DIRECTIONS: Using the data that follows, say how many lines contain the word "Chats", giving the number by itself.

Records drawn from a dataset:
⟨
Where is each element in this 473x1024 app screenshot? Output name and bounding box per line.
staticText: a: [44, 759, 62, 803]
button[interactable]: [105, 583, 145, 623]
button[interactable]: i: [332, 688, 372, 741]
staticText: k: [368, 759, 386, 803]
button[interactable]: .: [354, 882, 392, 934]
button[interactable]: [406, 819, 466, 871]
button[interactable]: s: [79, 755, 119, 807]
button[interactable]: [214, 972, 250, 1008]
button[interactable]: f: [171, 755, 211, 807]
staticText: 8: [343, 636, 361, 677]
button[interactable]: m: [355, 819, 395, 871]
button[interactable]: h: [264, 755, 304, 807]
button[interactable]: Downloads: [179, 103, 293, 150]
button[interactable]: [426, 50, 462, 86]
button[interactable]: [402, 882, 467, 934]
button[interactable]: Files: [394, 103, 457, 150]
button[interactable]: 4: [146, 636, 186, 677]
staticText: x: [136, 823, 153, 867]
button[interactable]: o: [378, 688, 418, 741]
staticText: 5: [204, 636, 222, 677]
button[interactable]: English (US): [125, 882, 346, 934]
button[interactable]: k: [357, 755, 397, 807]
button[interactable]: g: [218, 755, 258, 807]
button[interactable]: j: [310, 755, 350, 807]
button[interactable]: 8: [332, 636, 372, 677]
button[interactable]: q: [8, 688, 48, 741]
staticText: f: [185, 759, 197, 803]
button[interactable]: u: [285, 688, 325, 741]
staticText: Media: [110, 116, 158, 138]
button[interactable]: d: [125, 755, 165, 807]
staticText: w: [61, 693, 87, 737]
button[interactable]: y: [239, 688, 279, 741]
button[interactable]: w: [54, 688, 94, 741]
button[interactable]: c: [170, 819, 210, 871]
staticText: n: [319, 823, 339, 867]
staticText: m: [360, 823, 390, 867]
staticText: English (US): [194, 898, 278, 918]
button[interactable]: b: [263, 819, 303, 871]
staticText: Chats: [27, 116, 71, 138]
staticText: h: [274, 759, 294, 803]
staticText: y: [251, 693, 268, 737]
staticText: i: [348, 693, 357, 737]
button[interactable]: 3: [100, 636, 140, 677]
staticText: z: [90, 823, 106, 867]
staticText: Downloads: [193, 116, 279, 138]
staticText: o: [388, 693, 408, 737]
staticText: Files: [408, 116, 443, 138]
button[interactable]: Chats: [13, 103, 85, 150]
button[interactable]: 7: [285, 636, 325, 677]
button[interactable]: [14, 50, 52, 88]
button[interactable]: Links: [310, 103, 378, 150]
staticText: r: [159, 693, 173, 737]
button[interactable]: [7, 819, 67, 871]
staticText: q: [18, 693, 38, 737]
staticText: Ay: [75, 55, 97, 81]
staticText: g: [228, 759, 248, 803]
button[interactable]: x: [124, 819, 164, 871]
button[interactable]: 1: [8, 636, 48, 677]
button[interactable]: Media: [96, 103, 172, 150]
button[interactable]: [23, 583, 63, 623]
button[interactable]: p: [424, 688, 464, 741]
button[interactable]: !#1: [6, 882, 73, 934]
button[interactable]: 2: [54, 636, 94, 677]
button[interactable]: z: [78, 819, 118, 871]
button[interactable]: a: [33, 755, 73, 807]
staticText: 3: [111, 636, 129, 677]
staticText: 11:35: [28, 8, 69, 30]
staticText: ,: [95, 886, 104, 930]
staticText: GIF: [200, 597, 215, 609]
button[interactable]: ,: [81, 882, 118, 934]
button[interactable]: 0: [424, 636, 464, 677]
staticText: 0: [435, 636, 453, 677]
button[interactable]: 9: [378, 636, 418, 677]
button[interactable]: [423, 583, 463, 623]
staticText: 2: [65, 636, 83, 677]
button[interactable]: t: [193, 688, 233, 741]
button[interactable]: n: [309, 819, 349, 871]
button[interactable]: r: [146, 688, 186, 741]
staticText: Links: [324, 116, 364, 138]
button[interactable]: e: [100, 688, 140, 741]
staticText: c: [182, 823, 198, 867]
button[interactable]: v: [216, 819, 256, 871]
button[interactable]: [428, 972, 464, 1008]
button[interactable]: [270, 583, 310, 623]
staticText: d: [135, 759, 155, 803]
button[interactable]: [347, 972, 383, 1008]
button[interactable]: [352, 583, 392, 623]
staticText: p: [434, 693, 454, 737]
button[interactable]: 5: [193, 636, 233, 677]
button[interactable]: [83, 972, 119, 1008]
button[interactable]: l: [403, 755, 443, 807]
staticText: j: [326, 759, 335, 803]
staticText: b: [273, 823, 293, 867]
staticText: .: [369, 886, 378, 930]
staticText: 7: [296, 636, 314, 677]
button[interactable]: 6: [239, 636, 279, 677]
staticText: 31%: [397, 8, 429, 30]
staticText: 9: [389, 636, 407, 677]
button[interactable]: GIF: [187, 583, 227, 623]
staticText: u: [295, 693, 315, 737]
⟩
ANSWER BELOW: 2